## PROBLEM
Find the line containing "karcálló vászonképeket." in the listing below. Repeat it exactly, along with each following line up to and including the one containing "VILLÁMKVÍZ 8. rész".

SUPPLIED MATERIAL: Begin

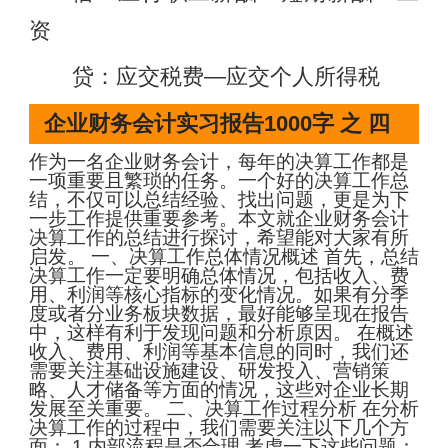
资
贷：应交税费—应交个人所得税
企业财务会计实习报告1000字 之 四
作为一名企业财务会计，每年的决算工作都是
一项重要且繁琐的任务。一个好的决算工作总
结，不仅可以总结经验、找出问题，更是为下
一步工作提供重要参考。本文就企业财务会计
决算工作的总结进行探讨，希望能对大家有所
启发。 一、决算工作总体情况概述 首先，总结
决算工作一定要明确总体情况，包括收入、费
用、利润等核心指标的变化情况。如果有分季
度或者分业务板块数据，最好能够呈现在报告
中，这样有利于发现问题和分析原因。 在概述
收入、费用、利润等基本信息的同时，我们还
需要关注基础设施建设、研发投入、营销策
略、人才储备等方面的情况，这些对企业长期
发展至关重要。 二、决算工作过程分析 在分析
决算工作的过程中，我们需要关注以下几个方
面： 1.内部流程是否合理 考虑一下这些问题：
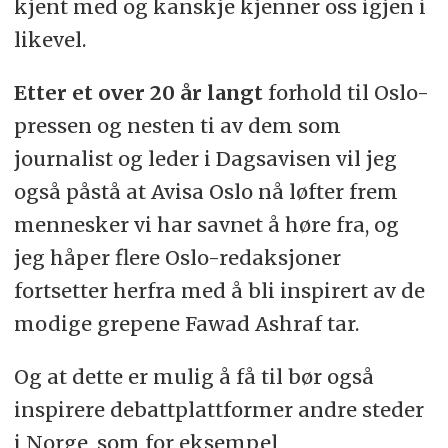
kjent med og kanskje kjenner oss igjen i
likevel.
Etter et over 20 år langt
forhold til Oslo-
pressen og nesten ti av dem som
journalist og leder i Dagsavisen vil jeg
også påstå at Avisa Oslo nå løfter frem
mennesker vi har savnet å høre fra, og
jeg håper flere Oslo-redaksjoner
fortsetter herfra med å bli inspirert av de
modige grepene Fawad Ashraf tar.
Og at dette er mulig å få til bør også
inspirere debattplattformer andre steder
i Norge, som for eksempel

SUPPLIED MATERIAL: End
SUPPLIED MATERIAL: Begin

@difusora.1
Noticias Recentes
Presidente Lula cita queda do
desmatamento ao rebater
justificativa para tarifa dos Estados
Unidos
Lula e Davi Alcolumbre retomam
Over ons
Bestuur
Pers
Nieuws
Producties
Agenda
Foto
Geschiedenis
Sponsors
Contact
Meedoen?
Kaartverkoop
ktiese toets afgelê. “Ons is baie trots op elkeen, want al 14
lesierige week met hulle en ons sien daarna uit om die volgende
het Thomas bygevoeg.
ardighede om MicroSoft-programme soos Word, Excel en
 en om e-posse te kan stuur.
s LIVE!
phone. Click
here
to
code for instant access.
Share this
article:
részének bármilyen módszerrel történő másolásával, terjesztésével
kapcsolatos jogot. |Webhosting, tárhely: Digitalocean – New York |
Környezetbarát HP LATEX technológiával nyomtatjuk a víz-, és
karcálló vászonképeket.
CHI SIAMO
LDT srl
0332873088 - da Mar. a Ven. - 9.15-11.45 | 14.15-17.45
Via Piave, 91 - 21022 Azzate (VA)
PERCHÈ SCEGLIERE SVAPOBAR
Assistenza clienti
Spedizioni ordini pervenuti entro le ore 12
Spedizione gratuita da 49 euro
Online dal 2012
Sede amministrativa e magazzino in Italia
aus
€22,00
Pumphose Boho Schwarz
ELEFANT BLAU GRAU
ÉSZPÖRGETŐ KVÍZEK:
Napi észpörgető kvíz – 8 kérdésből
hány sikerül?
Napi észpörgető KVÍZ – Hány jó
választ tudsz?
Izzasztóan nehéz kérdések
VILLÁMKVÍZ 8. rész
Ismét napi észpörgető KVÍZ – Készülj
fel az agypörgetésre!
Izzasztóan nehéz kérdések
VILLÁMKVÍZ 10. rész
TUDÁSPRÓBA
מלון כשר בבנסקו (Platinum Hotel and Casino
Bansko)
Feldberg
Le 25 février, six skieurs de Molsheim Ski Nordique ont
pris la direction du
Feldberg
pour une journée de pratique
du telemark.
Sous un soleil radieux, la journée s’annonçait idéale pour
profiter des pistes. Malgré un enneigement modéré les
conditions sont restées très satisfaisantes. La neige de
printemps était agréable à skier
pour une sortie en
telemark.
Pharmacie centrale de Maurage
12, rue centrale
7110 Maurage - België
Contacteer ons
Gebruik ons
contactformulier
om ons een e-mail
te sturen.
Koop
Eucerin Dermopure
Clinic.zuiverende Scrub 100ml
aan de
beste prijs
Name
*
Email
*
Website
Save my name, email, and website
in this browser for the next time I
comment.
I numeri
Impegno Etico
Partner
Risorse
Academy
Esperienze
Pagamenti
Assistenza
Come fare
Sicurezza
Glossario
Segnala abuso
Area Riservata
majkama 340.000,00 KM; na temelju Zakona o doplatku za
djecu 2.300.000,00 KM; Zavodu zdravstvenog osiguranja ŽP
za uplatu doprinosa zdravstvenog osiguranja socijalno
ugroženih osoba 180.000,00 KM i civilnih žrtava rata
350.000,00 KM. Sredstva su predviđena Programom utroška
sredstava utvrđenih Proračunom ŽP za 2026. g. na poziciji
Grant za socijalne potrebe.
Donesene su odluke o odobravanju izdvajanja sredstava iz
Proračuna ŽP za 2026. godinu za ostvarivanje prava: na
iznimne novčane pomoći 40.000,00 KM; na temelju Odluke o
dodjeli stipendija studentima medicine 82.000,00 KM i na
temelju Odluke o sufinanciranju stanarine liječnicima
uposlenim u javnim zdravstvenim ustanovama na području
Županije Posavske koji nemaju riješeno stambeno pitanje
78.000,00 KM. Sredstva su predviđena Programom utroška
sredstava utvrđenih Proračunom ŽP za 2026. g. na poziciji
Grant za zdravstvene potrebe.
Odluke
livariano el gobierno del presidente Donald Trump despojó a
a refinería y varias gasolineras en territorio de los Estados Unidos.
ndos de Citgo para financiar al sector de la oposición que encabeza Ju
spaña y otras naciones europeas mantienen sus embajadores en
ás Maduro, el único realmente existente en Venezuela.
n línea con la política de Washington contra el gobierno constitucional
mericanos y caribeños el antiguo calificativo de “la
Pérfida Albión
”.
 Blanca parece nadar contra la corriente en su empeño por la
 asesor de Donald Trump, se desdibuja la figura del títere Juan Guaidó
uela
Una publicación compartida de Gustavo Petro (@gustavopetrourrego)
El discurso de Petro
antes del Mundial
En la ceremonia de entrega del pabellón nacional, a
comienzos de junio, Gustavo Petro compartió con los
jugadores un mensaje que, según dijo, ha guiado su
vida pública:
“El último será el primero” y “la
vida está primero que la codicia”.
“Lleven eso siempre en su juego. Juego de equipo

SUPPLIED MATERIAL: End

## RESPONSE
karcálló vászonképeket.
CHI SIAMO
LDT srl
0332873088 - da Mar. a Ven. - 9.15-11.45 | 14.15-17.45
Via Piave, 91 - 21022 Azzate (VA)
PERCHÈ SCEGLIERE SVAPOBAR
Assistenza clienti
Spedizioni ordini pervenuti entro le ore 12
Spedizione gratuita da 49 euro
Online dal 2012
Sede amministrativa e magazzino in Italia
aus
€22,00
Pumphose Boho Schwarz
ELEFANT BLAU GRAU
ÉSZPÖRGETŐ KVÍZEK:
Napi észpörgető kvíz – 8 kérdésből
hány sikerül?
Napi észpörgető KVÍZ – Hány jó
választ tudsz?
Izzasztóan nehéz kérdések
VILLÁMKVÍZ 8. rész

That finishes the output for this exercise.